International Women in Engineering Day, this year on the 23rd June 2017, is an annual celebration of the fantastic impact that women make to engineering internationally.  It aims to recognise the women already working in the industry, and showcase the opportunities to future generations.

In support of this important day, Marine People and IMarEST will be showcasing amazing international female engineers in our weekly blog.  We want to demonstrate the diverse roles available within engineering, the career development opportunities, and provide some insight in to what it is like to be a female engineer in various parts of the world.  We are passionate about showcasing the fabulous opportunities to women in maritime engineering, because we believe it is an exciting, varied and progressive career.

So, let us introduce this weeks featured engineer:

Iryna Mykhailova, a Lead Integrity Engineer based in Aberdeen.  Here is her interview.

1.)   How long have you been in engineering and what is your role?

I have been working in engineering for 5 years, and during this time I have progressed from a graduate to a lead integrity engineer.

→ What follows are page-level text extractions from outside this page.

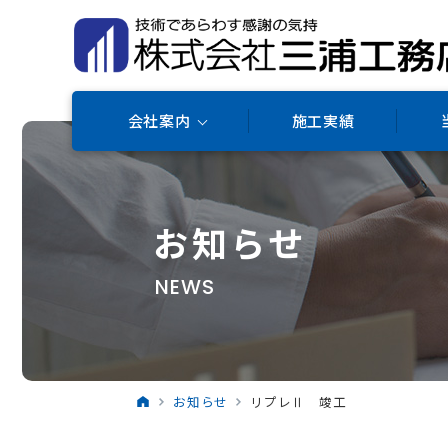
会社案内
施工実績
お知らせ
NEWS
お知らせ
リプレⅡ 竣工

2)   Why did you become an engineer?

I have been interested in engineering for as long as I can remember. My parents encouraged me by buying different construction toys, or helping me build toys from the resources that I could find around, like spare bits of old toys or cardboard boxes. Also, my father was an electrical engineer and I quite often found myself watching him work, and asking a lot of questions. I believe that the immense possibilities and challenges in engineering, mean that you will never be bored!

3)   What are the best parts of your role?

In my role, I have to keep up to date with new processes and techniques in the industry, which means constant learning and development of my skills and knowledge. I find that my job is never boring, with lots of opportunities for improvement of existing processes. You come to work in the morning, and you will have a fresh challenge which has to be solved, using what you already know and pushing you in to the adventure of discovering new solutions.

4)   What challenges have you encountered?

I found that having two kids and a full-time job is a great challenge, and sometimes you find that your job feels like a holiday!

5)   Why is it important to get more women in to engineering?

Women in engineering are bringing a new and fresh point of view. Women are extremely capable to work under pressure, very reliable and deliver results with high accuracy. At the same time women are supportive, and provide great help and motivation to new generations of engineers.

6)   What would you say to girls still in school who are thinking about engineering? How would you encourage them?

I would say ‘Go for it!!’.  It is a great environment to work in, to develop yourself and others. I believe that if you have a job which is your favourite thing to do, then you will be the happiest person. There are not many of us in engineering yet, but we are there, we support each other and develop!

7)   What advice do you have for students just starting out?

Don’t be afraid, ask questions and communicate with people around you. Networking gives you the opportunity to learn new things, and to find exciting new opportunities for development.